#### EXERCISE DESCRIPTION
Counting task for the data below: how many lines hold the word "untuk"? Answer with the number only.

#### MATERIAL PROVIDED
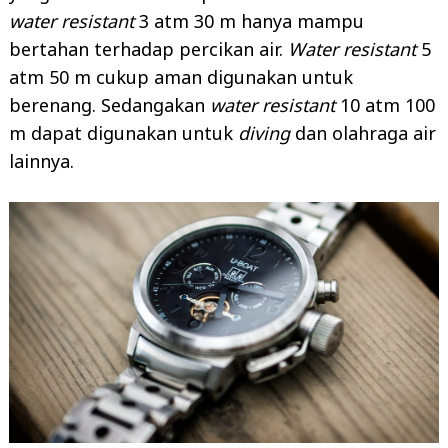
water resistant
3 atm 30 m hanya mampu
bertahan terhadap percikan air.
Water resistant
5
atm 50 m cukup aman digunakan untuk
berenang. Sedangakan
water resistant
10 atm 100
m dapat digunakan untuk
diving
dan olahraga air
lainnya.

...

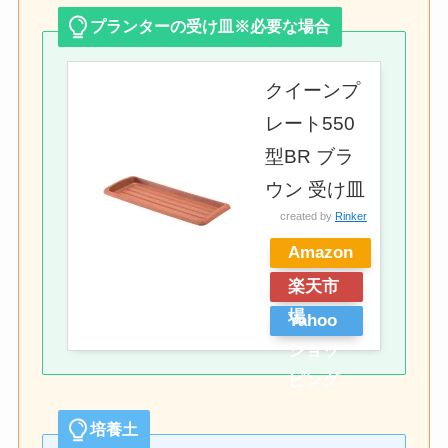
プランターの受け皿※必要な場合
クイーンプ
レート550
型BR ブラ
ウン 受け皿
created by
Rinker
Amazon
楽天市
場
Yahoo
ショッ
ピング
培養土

#### SOLUTION
2